##### Task data
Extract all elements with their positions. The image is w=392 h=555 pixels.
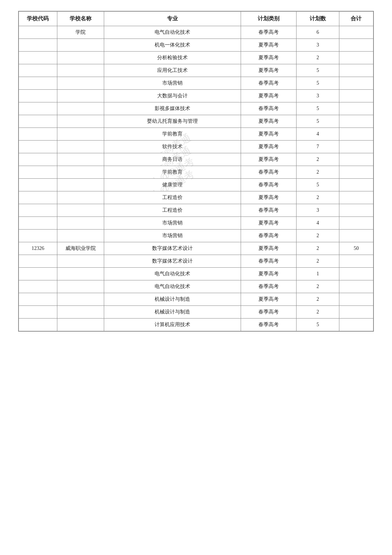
cell-type: 夏季高考 [241,242,297,255]
cell-total [339,153,373,166]
cell-total [339,102,373,115]
cell-total [339,64,373,77]
table-row: 商务日语一高考通夏季高考2 [19,153,373,166]
cell-count: 5 [297,77,339,90]
header-row: 学校代码 学校名称 专业 计划类别 计划数 合计 [19,12,373,26]
cell-count: 2 [297,52,339,64]
cell-major: 大数据与会计 [104,90,241,102]
table-row: 机械设计与制造春季高考2 [19,306,373,319]
cell-major: 工程造价 [104,191,241,204]
cell-count: 2 [297,153,339,166]
cell-type: 夏季高考 [241,268,297,280]
cell-code [19,179,57,191]
table-row: 学前教育众@©通考春季高考2 [19,166,373,179]
cell-major: 数字媒体艺术设计 [104,242,241,255]
cell-count: 7 [297,141,339,153]
cell-major: 婴幼儿托育服务与管理 [104,115,241,128]
cell-count: 3 [297,90,339,102]
cell-school [57,102,104,115]
cell-type: 夏季高考 [241,153,297,166]
cell-count: 2 [297,306,339,319]
table-row: 数字媒体艺术设计春季高考2 [19,255,373,268]
cell-school [57,179,104,191]
cell-type: 夏季高考 [241,39,297,52]
cell-school [57,319,104,331]
cell-total [339,52,373,64]
cell-total [339,255,373,268]
cell-school [57,268,104,280]
cell-count: 5 [297,64,339,77]
cell-school [57,115,104,128]
cell-school [57,293,104,306]
cell-school [57,90,104,102]
cell-type: 夏季高考 [241,128,297,141]
table-row: 大数据与会计夏季高考3 [19,90,373,102]
cell-school [57,39,104,52]
table-row: 学院电气自动化技术春季高考6 [19,26,373,39]
table-row: 机电一体化技术夏季高考3 [19,39,373,52]
cell-type: 春季高考 [241,166,297,179]
cell-code [19,217,57,230]
cell-count: 2 [297,230,339,242]
cell-type: 夏季高考 [241,64,297,77]
cell-type: 夏季高考 [241,191,297,204]
cell-code [19,268,57,280]
cell-count: 5 [297,102,339,115]
cell-major: 学前教育众@©通考 [104,166,241,179]
cell-code [19,52,57,64]
cell-major: 电气自动化技术 [104,280,241,293]
table-row: 软件技术一高考通夏季高考7 [19,141,373,153]
cell-type: 春季高考 [241,26,297,39]
cell-type: 春季高考 [241,255,297,268]
cell-total [339,39,373,52]
cell-count: 3 [297,204,339,217]
cell-code [19,115,57,128]
cell-code [19,77,57,90]
cell-total [339,319,373,331]
table-row: 市场营销春季高考5 [19,77,373,90]
cell-school [57,280,104,293]
cell-total [339,268,373,280]
table-row: 电气自动化技术夏季高考1 [19,268,373,280]
cell-school [57,191,104,204]
cell-major: 市场营销 [104,217,241,230]
cell-code [19,102,57,115]
cell-count: 2 [297,242,339,255]
header-count: 计划数 [297,12,339,26]
cell-major: 机电一体化技术 [104,39,241,52]
cell-school [57,306,104,319]
cell-count: 1 [297,268,339,280]
cell-type: 春季高考 [241,319,297,331]
cell-major: 商务日语一高考通 [104,153,241,166]
cell-major: 电气自动化技术 [104,268,241,280]
cell-type: 夏季高考 [241,90,297,102]
cell-school [57,153,104,166]
cell-major: 电气自动化技术 [104,26,241,39]
cell-type: 春季高考 [241,280,297,293]
cell-type: 夏季高考 [241,115,297,128]
cell-count: 5 [297,319,339,331]
cell-total [339,191,373,204]
cell-code [19,64,57,77]
cell-major: 软件技术一高考通 [104,141,241,153]
cell-type: 夏季高考 [241,293,297,306]
table-row: 机械设计与制造夏季高考2 [19,293,373,306]
cell-major: 分析检验技术 [104,52,241,64]
cell-count: 3 [297,39,339,52]
cell-code [19,293,57,306]
cell-code [19,166,57,179]
cell-total [339,293,373,306]
cell-school [57,166,104,179]
cell-type: 春季高考 [241,77,297,90]
cell-type: 春季高考 [241,306,297,319]
cell-school [57,141,104,153]
cell-count: 6 [297,26,339,39]
cell-code [19,230,57,242]
cell-code [19,128,57,141]
cell-type: 春季高考 [241,204,297,217]
table-row: 12326威海职业学院数字媒体艺术设计夏季高考250 [19,242,373,255]
cell-type: 春季高考 [241,179,297,191]
table-row: 市场营销夏季高考4 [19,217,373,230]
table-row: 健康管理众@©通考春季高考5 [19,179,373,191]
cell-count: 4 [297,128,339,141]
##########
## Problem statement
Each record above should be copied character for character, with pictures dropped.

## Task response
Extract all elements with their positions. The image is w=392 h=555 pixels.
cell-type: 夏季高考 [241,242,297,255]
cell-total [339,153,373,166]
cell-total [339,102,373,115]
cell-total [339,64,373,77]
table-row: 商务日语一高考通夏季高考2 [19,153,373,166]
cell-count: 5 [297,77,339,90]
header-row: 学校代码 学校名称 专业 计划类别 计划数 合计 [19,12,373,26]
cell-count: 2 [297,52,339,64]
cell-major: 大数据与会计 [104,90,241,102]
table-row: 机械设计与制造春季高考2 [19,306,373,319]
cell-major: 工程造价 [104,191,241,204]
cell-count: 2 [297,153,339,166]
cell-type: 夏季高考 [241,268,297,280]
cell-code [19,179,57,191]
table-row: 学前教育众@©通考春季高考2 [19,166,373,179]
cell-major: 数字媒体艺术设计 [104,242,241,255]
cell-count: 7 [297,141,339,153]
cell-major: 婴幼儿托育服务与管理 [104,115,241,128]
cell-count: 3 [297,90,339,102]
cell-school [57,102,104,115]
cell-type: 夏季高考 [241,153,297,166]
cell-count: 2 [297,306,339,319]
table-row: 数字媒体艺术设计春季高考2 [19,255,373,268]
cell-school [57,179,104,191]
cell-type: 夏季高考 [241,39,297,52]
cell-school [57,319,104,331]
cell-total [339,52,373,64]
cell-total [339,255,373,268]
cell-school [57,268,104,280]
cell-count: 5 [297,64,339,77]
cell-school [57,115,104,128]
cell-school [57,293,104,306]
cell-school [57,90,104,102]
cell-type: 夏季高考 [241,128,297,141]
table-row: 大数据与会计夏季高考3 [19,90,373,102]
cell-school [57,39,104,52]
table-row: 学院电气自动化技术春季高考6 [19,26,373,39]
table-row: 机电一体化技术夏季高考3 [19,39,373,52]
cell-type: 春季高考 [241,166,297,179]
cell-code [19,217,57,230]
cell-count: 2 [297,230,339,242]
cell-type: 夏季高考 [241,64,297,77]
cell-type: 夏季高考 [241,191,297,204]
cell-code [19,268,57,280]
cell-count: 5 [297,102,339,115]
cell-major: 学前教育众@©通考 [104,166,241,179]
cell-code [19,52,57,64]
cell-major: 电气自动化技术 [104,280,241,293]
table-row: 软件技术一高考通夏季高考7 [19,141,373,153]
cell-type: 春季高考 [241,26,297,39]
cell-type: 春季高考 [241,255,297,268]
cell-total [339,39,373,52]
cell-count: 3 [297,204,339,217]
cell-code [19,115,57,128]
cell-code [19,77,57,90]
cell-total [339,319,373,331]
table-row: 市场营销春季高考5 [19,77,373,90]
cell-school [57,280,104,293]
cell-total [339,268,373,280]
table-row: 电气自动化技术夏季高考1 [19,268,373,280]
cell-school [57,191,104,204]
cell-major: 市场营销 [104,217,241,230]
cell-code [19,102,57,115]
cell-count: 2 [297,242,339,255]
header-count: 计划数 [297,12,339,26]
cell-major: 机电一体化技术 [104,39,241,52]
cell-school [57,306,104,319]
cell-count: 1 [297,268,339,280]
cell-type: 春季高考 [241,319,297,331]
cell-major: 商务日语一高考通 [104,153,241,166]
cell-major: 电气自动化技术 [104,268,241,280]
cell-type: 夏季高考 [241,90,297,102]
cell-school [57,153,104,166]
cell-major: 电气自动化技术 [104,26,241,39]
cell-type: 春季高考 [241,280,297,293]
cell-type: 夏季高考 [241,115,297,128]
cell-count: 5 [297,319,339,331]
cell-total [339,191,373,204]
cell-code [19,64,57,77]
cell-major: 软件技术一高考通 [104,141,241,153]
cell-type: 夏季高考 [241,293,297,306]
table-row: 机械设计与制造夏季高考2 [19,293,373,306]
cell-major: 分析检验技术 [104,52,241,64]
cell-count: 3 [297,39,339,52]
cell-code [19,293,57,306]
cell-code [19,166,57,179]
cell-total [339,293,373,306]
cell-school [57,166,104,179]
cell-type: 春季高考 [241,77,297,90]
cell-type: 春季高考 [241,306,297,319]
cell-school [57,141,104,153]
cell-count: 6 [297,26,339,39]
cell-code [19,230,57,242]
cell-code [19,128,57,141]
cell-type: 春季高考 [241,204,297,217]
table-row: 12326威海职业学院数字媒体艺术设计夏季高考250 [19,242,373,255]
cell-type: 春季高考 [241,179,297,191]
table-row: 市场营销夏季高考4 [19,217,373,230]
table-row: 健康管理众@©通考春季高考5 [19,179,373,191]
cell-count: 4 [297,128,339,141]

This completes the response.